11th Chairman of the Presidency of Bosnia and Herzegovina
- In office 10 November 2012 – 10 July 2013
- Preceded by: Bakir Izetbegović
- Succeeded by: Željko Komšić
- In office 10 November 2010 – 10 July 2011
- Preceded by: Haris Silajdžić
- Succeeded by: Željko Komšić
- In office 6 November 2008 – 6 July 2009
- Preceded by: Haris Silajdžić
- Succeeded by: Željko Komšić
- In office 6 November 2006 – 6 July 2007
- Preceded by: Sulejman Tihić
- Succeeded by: Željko Komšić

5th Serb Member of the Presidency of Bosnia and Herzegovina
- In office 6 November 2006 – 17 November 2014
- Prime Minister: Adnan Terzić Nikola Špirić Vjekoslav Bevanda
- Preceded by: Borislav Paravac
- Succeeded by: Mladen Ivanić

Member of the House of Representatives
- Incumbent
- Assumed office 6 December 2018

Personal details
- Born: 5 February 1949 (age 77) Gračanica, PR Bosnia and Herzegovina, FPR Yugoslavia
- Party: Alliance of Independent Social Democrats
- Spouse: Dijana Radmanović ​(m. 1981)​
- Children: 2
- Alma mater: University of Belgrade (BA)

= Nebojša Radmanović =

Bosnian Serb politician (born 1949)

Nebojša Radmanović (Небојша Радмановић, /sh/; born 5 February 1949) is a Bosnian Serb politician who served as the 5th Serb member of the Presidency of Bosnia and Herzegovina from 2006 to 2014. He has been serving as member of the national House of Representatives since 2018.

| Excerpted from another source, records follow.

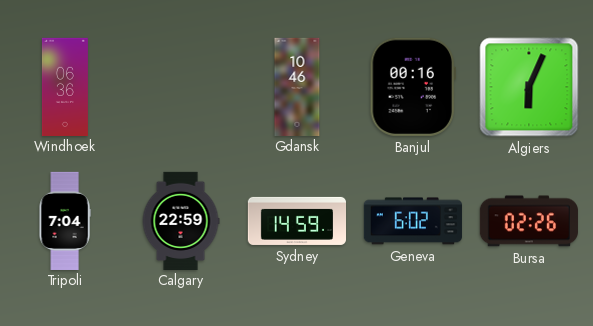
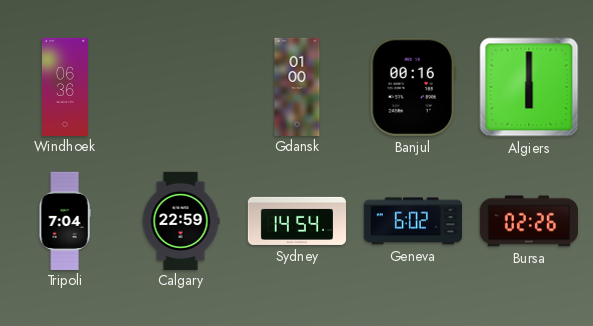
Gdansk: 10:46 -> 01:00
Algiers: 6:04 -> 6:00
Sydney: 14:59 -> 14:54
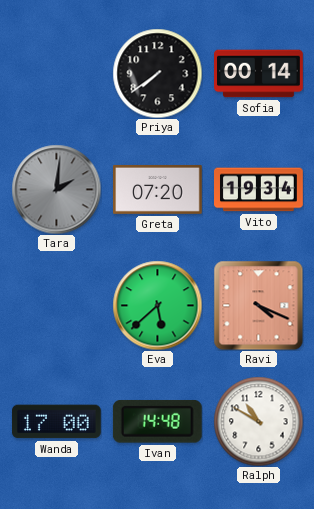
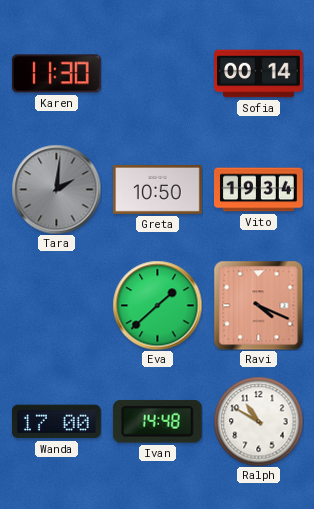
Karen: none -> 11:30
Priya: 7:39 -> none
Greta: 07:20 -> 10:50
Eva: 5:38 -> 1:38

Radmanović is a member of both the Alliance of Independent Social Democrats and of the Academy of Sciences and Arts of the Republika Srpska as well.

==Biography==
===Early life and education===
Radmanović was born on 5 February 1949 in Gračanica, FPR Yugoslavia, present-day Bosnia and Herzegovina. He studied in Banja Luka, before graduating in history in 1974 at the Faculty of Philosophy of the University of Belgrade.

===Early career===
In the 1970s and 1980s, Radmanović worked as an archivist, and then as director of the Archives of Bosnian Krajina, editor of the newspaper "Glas" and director of the National Theater in Banja Luka.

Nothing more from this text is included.